The fate of the United Auto Workers contract with the FCA U.S. may hinge on voting at the assembly complex in Toledo, Ohio, where workers are uneasy about the pending changes in the product plan outlined by the company’s CEO Sergio Marchionne.
The FCA employees have been concerned that the company could shift production to another plant within the manufacturing system built by the old Chrysler Group. However, Toledo now stands to lose its other key product, the Jeep Cherokee, according to Marchionne, who let the information out during an interview with the trade publication.
UAW president Dennis Williams has tried to re-assure workers that no product placement decisions have been made yet but workers at the big assembly complex, the largest in FCA U.S., remain deeply skeptical of both the pact and of Marchionne, who, in the past, has promised to do what he could to keep jobs in Toledo in return for the loyal and dedicated service of the employees that build Jeep products.
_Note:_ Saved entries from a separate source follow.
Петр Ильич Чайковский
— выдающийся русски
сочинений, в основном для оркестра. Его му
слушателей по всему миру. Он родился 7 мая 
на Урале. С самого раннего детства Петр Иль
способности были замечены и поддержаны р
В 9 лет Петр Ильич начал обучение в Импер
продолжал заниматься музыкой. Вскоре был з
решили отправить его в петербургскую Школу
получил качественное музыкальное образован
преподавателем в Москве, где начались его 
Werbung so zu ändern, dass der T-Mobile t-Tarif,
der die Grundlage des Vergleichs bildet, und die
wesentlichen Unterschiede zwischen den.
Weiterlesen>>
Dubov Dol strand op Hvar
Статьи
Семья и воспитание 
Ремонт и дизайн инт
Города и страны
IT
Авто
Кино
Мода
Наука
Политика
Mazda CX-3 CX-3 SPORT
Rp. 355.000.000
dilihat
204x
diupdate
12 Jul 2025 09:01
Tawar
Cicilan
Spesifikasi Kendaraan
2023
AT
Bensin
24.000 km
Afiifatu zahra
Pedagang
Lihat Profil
Jeep workers fear moving the Cherokee will ultimately reduce the number of jobs in Toledo and no one inside FCA U.S. has dared contradict Marchionne, who rarely seems to listen to the guidance of subordinates and runs the company and presides over its internal culture much like an old-time monarch, who firmly believes in the divine right of kings. FCA executives are quick to praise the boss but very, very few are willing to contradict him even in private.
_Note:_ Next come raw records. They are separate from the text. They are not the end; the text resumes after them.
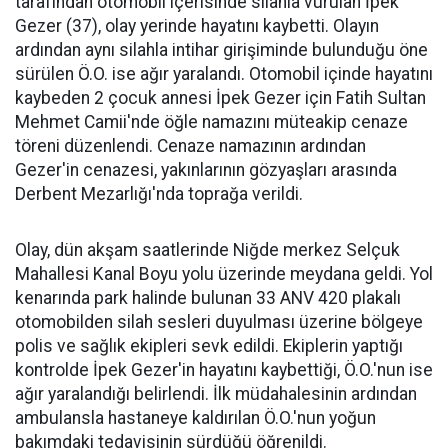
tarafından otomobil içerisinde silahla vurulan İpek
Gezer (37), olay yerinde hayatını kaybetti. Olayın
ardından aynı silahla intihar girişiminde bulunduğu öne
sürülen Ö.O. ise ağır yaralandı. Otomobil içinde hayatını
kaybeden 2 çocuk annesi İpek Gezer için Fatih Sultan
Mehmet Camii'nde öğle namazını müteakip cenaze
töreni düzenlendi. Cenaze namazının ardından
Gezer'in cenazesi, yakınlarının gözyaşları arasında
Derbent Mezarlığı'nda toprağa verildi.
Olay, dün akşam saatlerinde Niğde merkez Selçuk
Mahallesi Kanal Boyu yolu üzerinde meydana geldi. Yol
kenarında park halinde bulunan 33 ANV 420 plakalı
otomobilden silah sesleri duyulması üzerine bölgeye
polis ve sağlık ekipleri sevk edildi. Ekiplerin yaptığı
kontrolde İpek Gezer'in hayatını kaybettiği, Ö.O.'nun ise
ağır yaralandığı belirlendi. İlk müdahalesinin ardından
ambulansla hastaneye kaldırılan Ö.O.'nun yoğun
bakımdaki tedavisinin sürdüğü öğrenildi.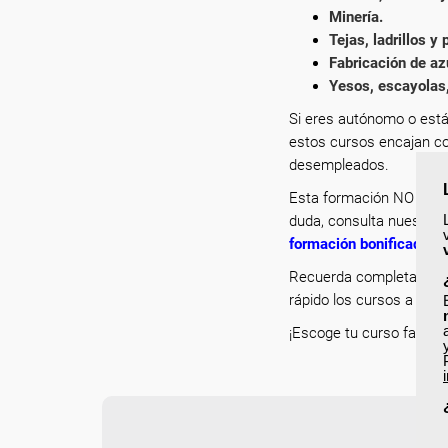
Minería.
Tejas, ladrillos y
Fabricación de az
Yesos, escayolas,
Si eres autónomo o está
estos cursos encajan co
desempleados.
Esta formación NO es bo
duda, consulta nuestro p
formación bonificada
.
Recuerda completar tu p
rápido los cursos a los 
¡Escoge tu curso favorit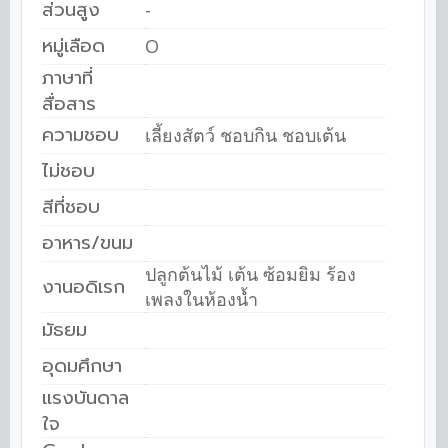
ส่วนสูง
-
หมู่เลือด
O
ภาษาที่
สื่อสาร
ความชอบ
เลี้ยงสัตว์ ชอบกิน ชอบเต้น
ไม่ชอบ
สีที่ชอบ
อาหาร/ขนม
ปลูกต้นไม้ เต้น ซ้อมยิม ร้อง
งานอดิเรก
เพลงในห้องน้ำ
มัธยม
อุดมศึกษา
แรงบันดาล
ใจ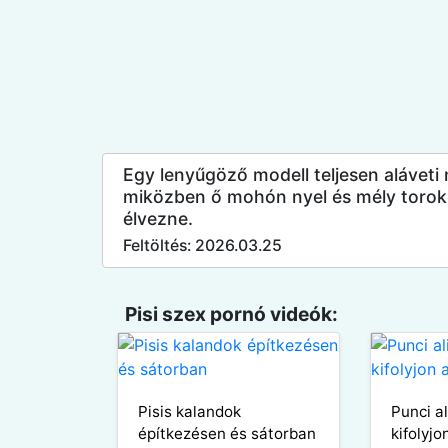
Egy lenyűgöző modell teljesen aláveti 
miközben ő mohón nyel és mély torokka
élvezne.
Feltöltés: 2026.03.25
Pisi szex pornó videók:
Pisis kalandok
Punci a
építkezésen és sátorban
kifolyjo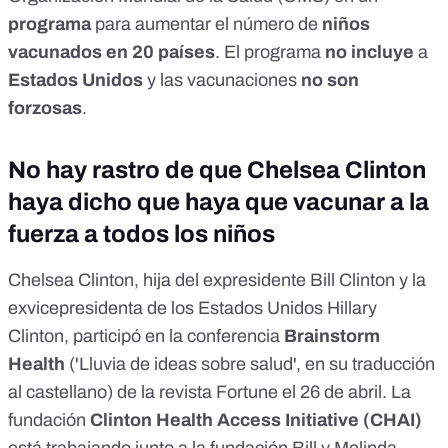
programa
para aumentar el número de
niños
vacunados en 20 países
. El programa
no incluye
a
Estados Unidos
y las vacunaciones
no son
forzosas
.
No hay rastro de que Chelsea Clinton
haya dicho que haya que vacunar a la
fuerza a todos los niños
Chelsea Clinton
, hija del expresidente Bill Clinton y la
exvicepresidenta de los Estados Unidos Hillary
Clinton, participó en la conferencia
Brainstorm
Health
('Lluvia de ideas sobre salud', en su traducción
al castellano) de la revista Fortune el 26 de abril. La
fundación
Clinton Health Access Initiative (CHAI)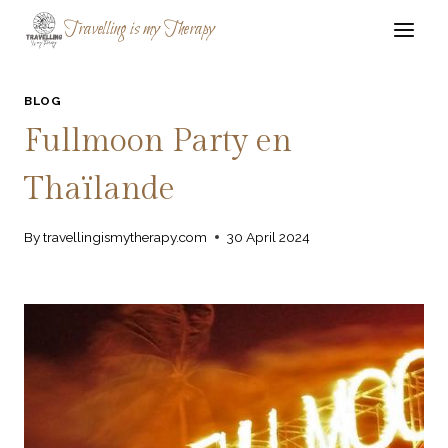
Skip
Travelling is my Therapy
to
content
BLOG
Fullmoon Party en
Thaïlande
By
travellingismytherapy.com
30 April 2024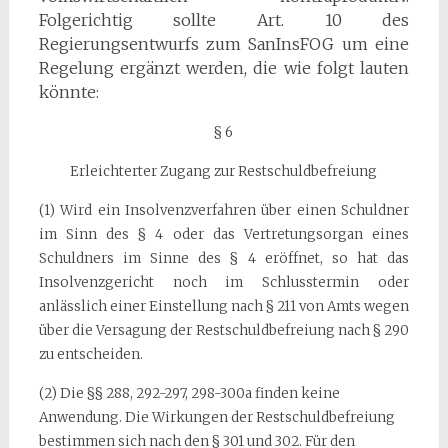
Folgerichtig sollte Art. 10 des
Regierungsentwurfs zum SanInsFOG um eine
Regelung ergänzt werden, die wie folgt lauten
könnte:
§ 6
Erleichterter Zugang zur Restschuldbefreiung
(1) Wird ein Insolvenzverfahren über einen Schuldner
im Sinn des § 4 oder das Vertretungsorgan eines
Schuldners im Sinne des § 4 eröffnet, so hat das
Insolvenzgericht noch im Schlusstermin oder
anlässlich einer Einstellung nach § 211 von Amts wegen
über die Versagung der Restschuldbefreiung nach § 290
zu entscheiden.
(2) Die §§ 288, 292-297, 298-300a finden keine
Anwendung. Die Wirkungen der Restschuldbefreiung
bestimmen sich nach den § 301 und 302. Für den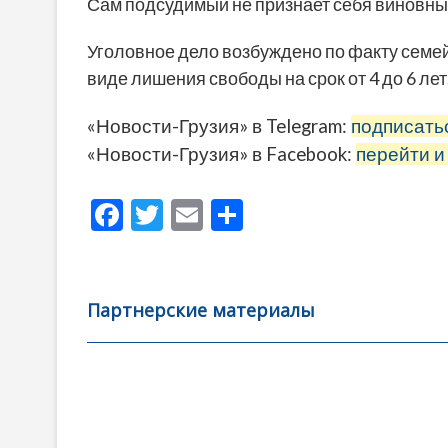
Сам подсудимый не признает себя виновным
Уголовное дело возбуждено по факту семей
виде лишения свободы на срок от 4 до 6 лет
«Новости-Грузия» в Telegram:
подписать
«Новости-Грузия» в Facebook:
перейти и
F
T
E
О
ac
w
m
тп
e
itt
ai
р
b
er
l
а
Партнерские материалы
o
в
o
и
k
ть
Навигация
по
Several UAW units, including UAW Local 7 at Jefferson North Assembly plant in Detroit, and UAW Local 372 in Trenton, Michigan, as well as units in Kokomo, Indiana, as well as a stamping plant in Sterling Heights, Michigan.
Three big assembly plants, employing roughly one-third of FCA U.S. unionized employees will vote on the Tuesday and Wednesday of this week. Sterling Heights Assembly Plant is voting Tuesday while the Belvidere Assembly in Illinois votes Wednesday.
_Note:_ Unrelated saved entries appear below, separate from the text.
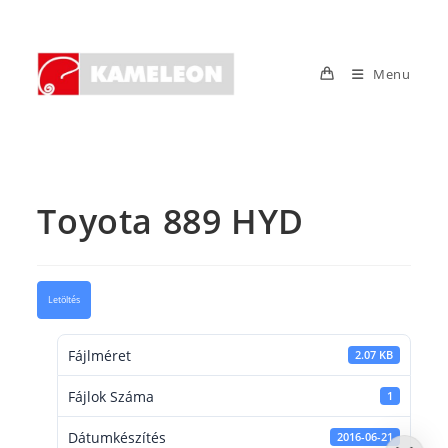
Skip
to
content
Menu
Toyota 889 HYD
Letöltés
Fájlméret
2.07 KB
Fájlok Száma
1
Dátumkészítés
2016-06-21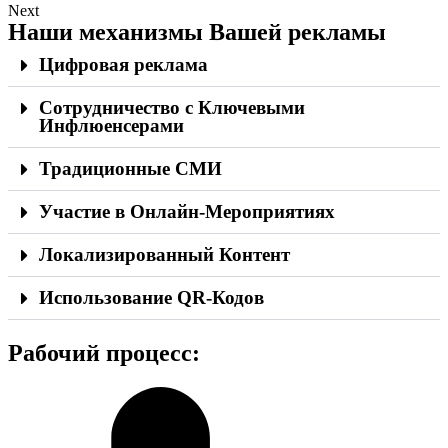
Next
Наши механизмы Вашей рекламы
Цифровая реклама
Сотрудничество с Ключевыми
Инфлюенсерами
Традиционные СМИ
Участие в Онлайн-Мероприятиях
Локализированный Контент
Использование QR-Кодов
Рабочий процесc: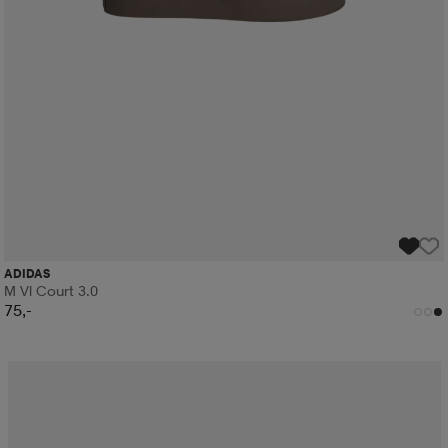
ADIDAS
M Vl Court 3.0
75,-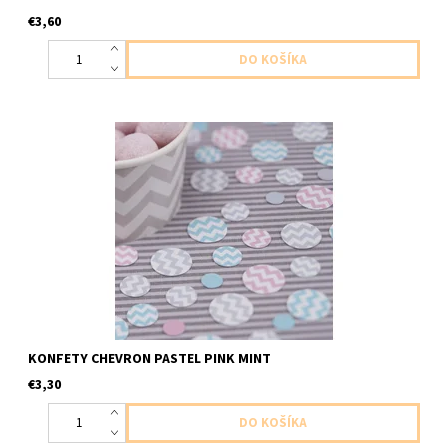
€3,60
Papierové konfety farba ružová mint šedá chevron 14g
KONFETY CHEVRON PASTEL PINK MINT
€3,30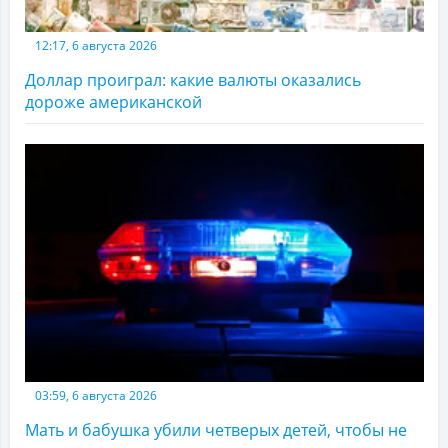
12:17, 6 августа 2026
Доллар проиграл: какие валюты оказались
дороже американской
03:59, 6 августа 2026
Мать и бабушка убили четверых детей, чтобы не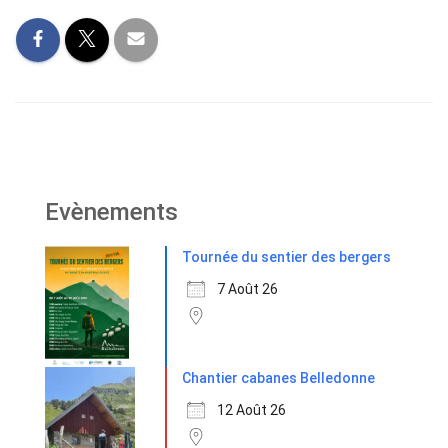
Evènements
Tournée du sentier des bergers
7 Août 26
Chantier cabanes Belledonne
12 Août 26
(Union activists calling for “no” vote on tentative deal. For more, Click Here.)
But even workers at a relatively small parts depot near Los Angeles have rejected the contract as a grass-roots revolt against the tentative pact has taken hold with the help of social media.
For example, Larry Christensen, a long-time critic of the UAW executive board, used Facebook to challenge the executive board’s interpretation of the so called 25% cap, which has been a big piece of the rejection campaign.
Since more than 43% of FCA U.S. workers are now assigned to the second tier, thousands of union members would have to be raised to the first tier immediately if the cap was enforced. Only 25% of the newest hires are allowed to be kept under the pact, according to language included in the 2011 contract.
“In the addendum, the 25% cap is spelled out: “There shall be no cap on the number of Entry Level employees hired through Sept. 14, 2015. As of September 14,2015, the number of Entry Level employees shall be capped as the lesser of 25% or the existing Entry Level percentage; and those Entry Level employees by seniority above the cap, if any, shall be transitioned to Traditional Employee status,” noted Christensen in a Facebook post.
(Click Here for more details about the tentative deal between FCA and the UAW.)
“Another issue is the raises themselves. While Tier 2 hourly workers get a decent increase, the increase for Tier 1 is thousands of dollars per year shy of the inflation-adjusted value of the wage agreed to in 2007,” Christensen noted.
Furthermore, Tier 2 salaried workers in most pay grades will still see significant gaps between their pay and that of Tier 1 salaried workers. Only the top four grades will see their maximum pay increase to the equivalent of a senior UAW salaried member’s pay. The base pay for all salaried grades remains the same through the entire four years of the new contract.
There is also concern about the proposed health care co-op. The new contract doesn’t spell out the details of such a new program but it’s impossible to be specific until it’s known if Ford and General Motors will participate.
Christensen also said workers are concerned about FCA U.S. decision to move all of its car production outside the U.S.
(To see more about Marchionne’s promise of more money to workers, Click Here.)
“Moving car production to Mexico and truck production to the U.S. carries some risks. When the market tanked, car sales dropped about 28% from 2007 to 2009 but truck sales nosedived more than 50%. Changes in oil prices, 2025 EPA fuel economy standards, and the likelihood for a correction in the light vehicle sales mean the changes might not be in the best interests of U.S. workers,” Christensen said.
This sounds like a bad contract for employees.